Wetland restoration yields dynamic nitrate responses across the Upper Mississippi river basin
Wetland restoration is a primary management option for removing surplus nitrogen draining from agricultural landscapes. However, wetland capacity to mitigate nitrogen losses at large river-basin scales remains uncertain. This is largely due to a limited number of studies that address the cumulative and dynamic effects of restored wetlands across the landscape on downstream nutrient conditions. We analyzed wetland restoration impacts on modeled nitrate dynamics across 279 subbasins comprising the ∼0.5 million km Upper Mississippi River Basin (UMRB), USA, which covers eight states and houses ∼30 million people.
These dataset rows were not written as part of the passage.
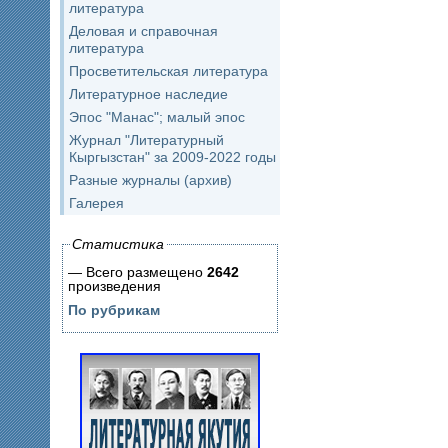
литература
Деловая и справочная
литература
Просветительская литература
Литературное наследие
Эпос "Манас"; малый эпос
Журнал "Литературный
Кыргызстан" за 2009-2022 годы
Разные журналы (архив)
Галерея
Статистика
— Всего размещено
2642
произведения
По рубрикам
Restoring ∼8,000 km of wetlands will reduce mean annual nitrate loads to the UMRB outlet by 12%, a substantial improvement over existing conditions but markedly less than widely cited estimates. Our lower wetland efficacy estimates are partly attributed to improved representation of processes not considered by preceding empirical studies - namely the potential for nitrate to bypass wetlands (i.e., via subsurface tile drainage) and be stored or transformed within the river network itself. Our novel findings reveal that wetlands mitigate surplus nitrogen basin-wide, yet they may not be as universally effective in tiled landscapes and because of river network processing.